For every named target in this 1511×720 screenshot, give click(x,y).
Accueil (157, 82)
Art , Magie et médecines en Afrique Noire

※ ※ ※

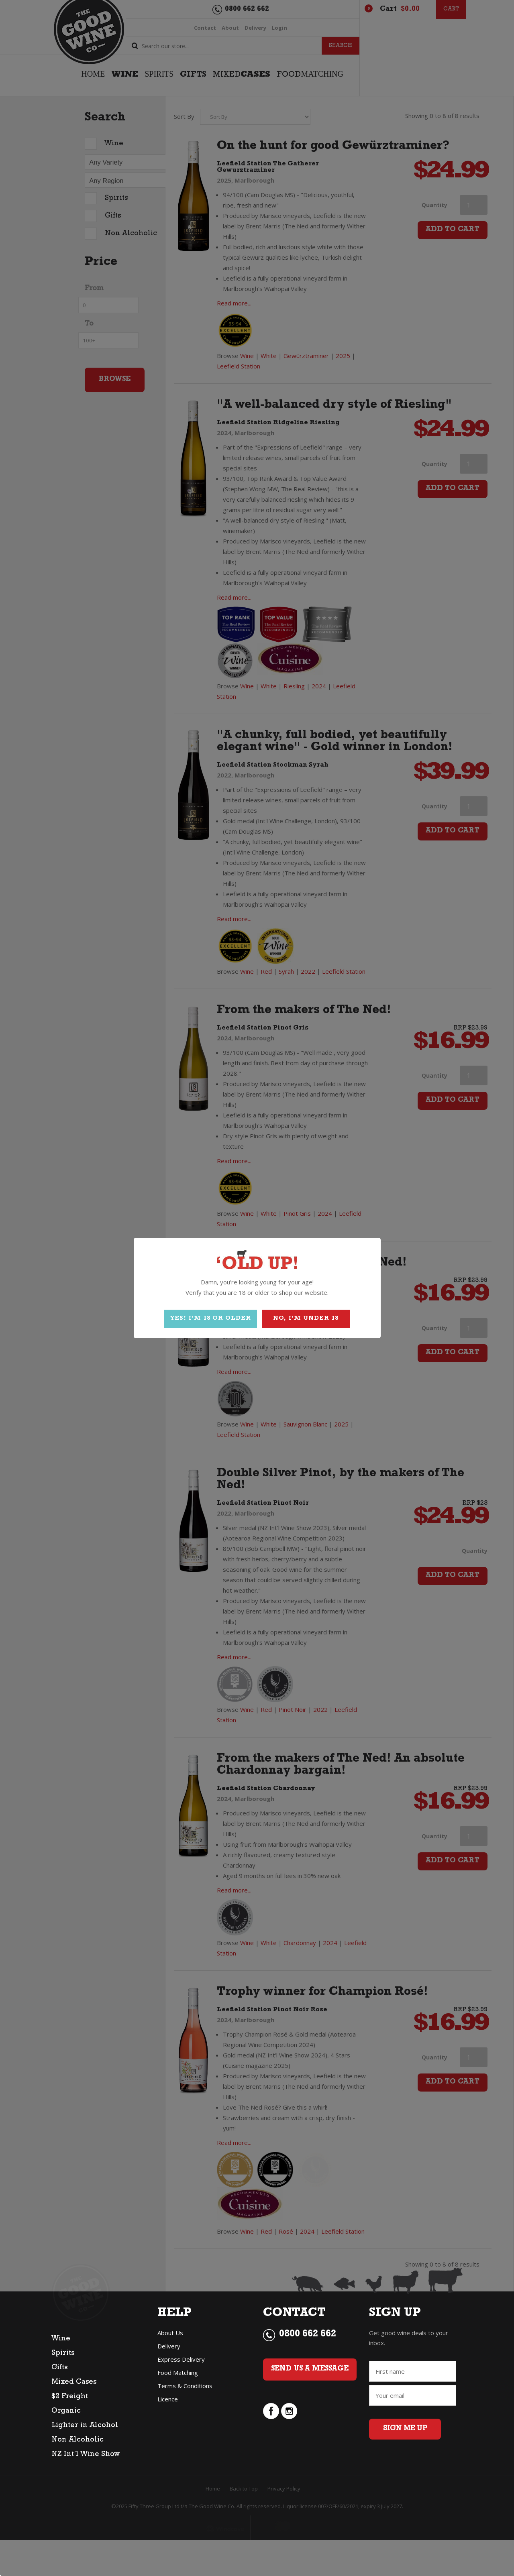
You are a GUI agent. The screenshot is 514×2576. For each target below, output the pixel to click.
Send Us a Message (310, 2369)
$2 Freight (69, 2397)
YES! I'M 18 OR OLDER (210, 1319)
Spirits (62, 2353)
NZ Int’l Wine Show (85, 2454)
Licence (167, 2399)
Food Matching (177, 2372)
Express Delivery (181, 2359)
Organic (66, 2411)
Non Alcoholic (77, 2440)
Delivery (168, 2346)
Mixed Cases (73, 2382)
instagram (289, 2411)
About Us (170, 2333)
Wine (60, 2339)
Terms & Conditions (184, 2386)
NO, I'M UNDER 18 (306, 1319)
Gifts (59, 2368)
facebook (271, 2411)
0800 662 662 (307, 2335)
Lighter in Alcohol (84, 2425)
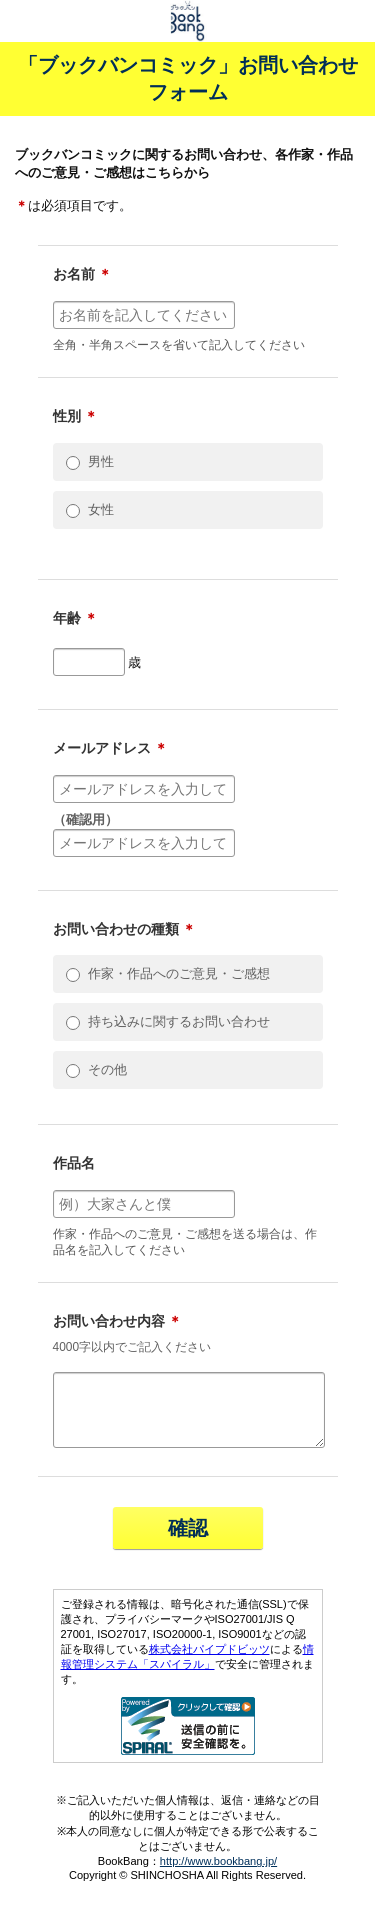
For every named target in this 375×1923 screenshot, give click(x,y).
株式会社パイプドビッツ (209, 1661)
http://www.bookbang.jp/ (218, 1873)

※ ※ ※

Please reproduce the lines from the line with "For every named target in this 1511×720" to the line with "Art , Magie et médecines en Afrique Noire", both ends included, exactly as they appear above.

[YOUR SOLUTION]:
For every named target in this 1511×720 screenshot, give click(x,y).
Accueil (157, 82)
Art , Magie et médecines en Afrique Noire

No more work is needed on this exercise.